_Provided material_:

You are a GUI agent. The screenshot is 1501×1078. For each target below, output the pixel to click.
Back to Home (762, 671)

* * *

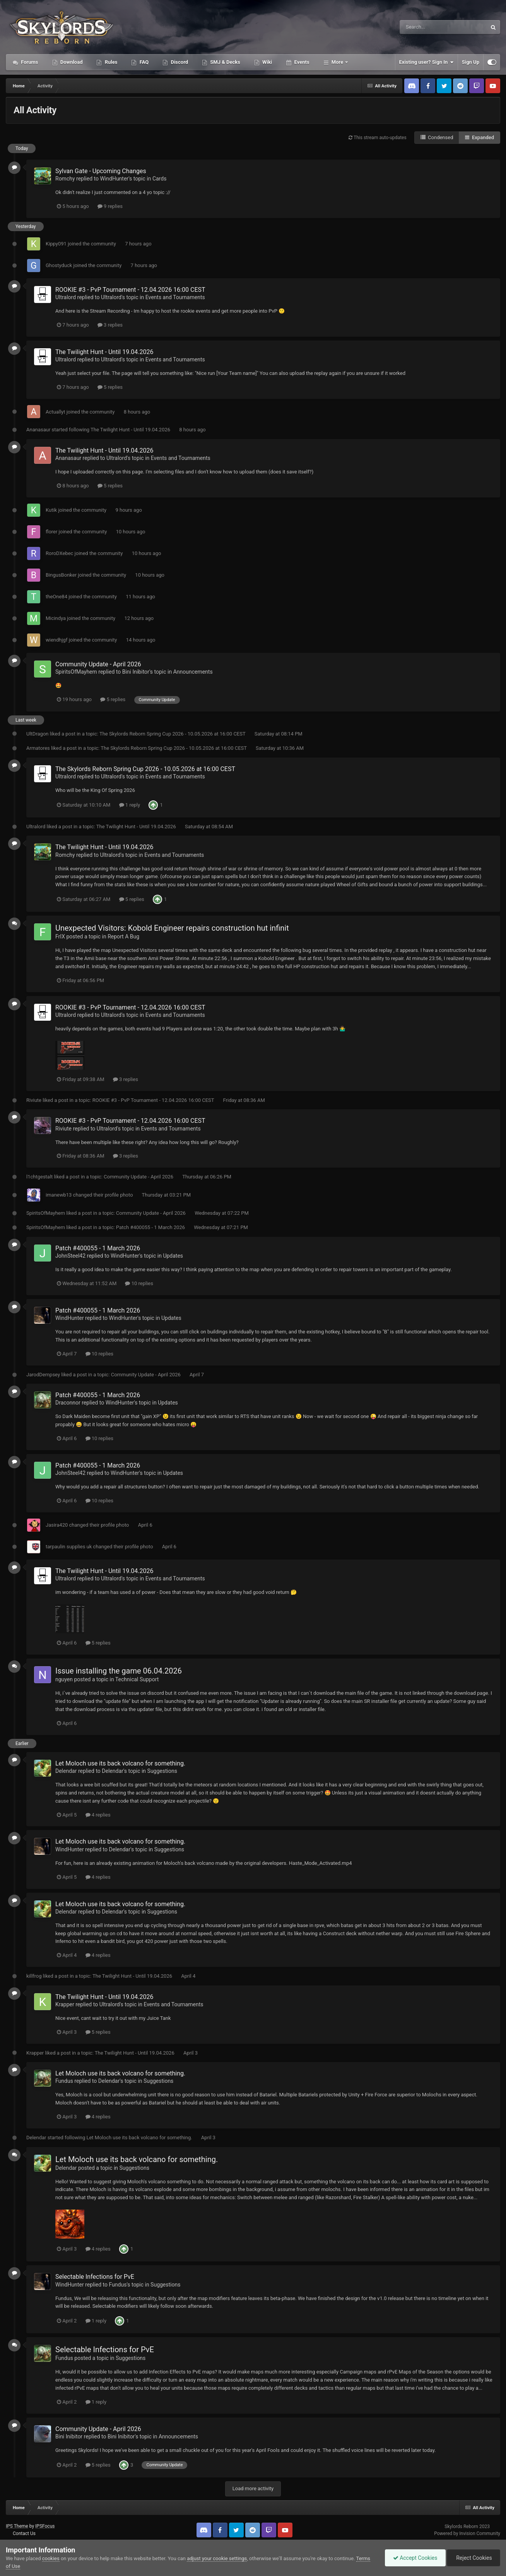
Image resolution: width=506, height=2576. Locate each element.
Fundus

...

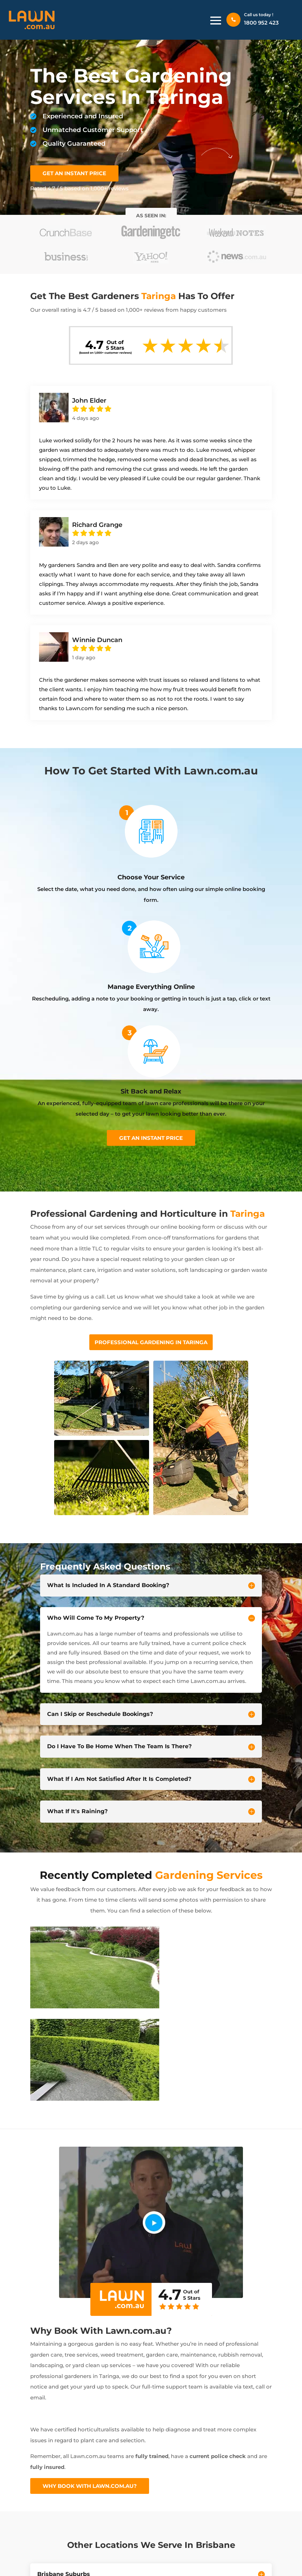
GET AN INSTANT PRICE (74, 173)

_Work to be completed_: Given the data above, transcribe exactly the lines from the one containing "You are a GUI" down to the one containing "Back to Home (762, 671)", and no others.

_Solution below_:
You are a GUI agent. The screenshot is 1501×1078. For each target below, output the pixel to click.
Back to Home (762, 671)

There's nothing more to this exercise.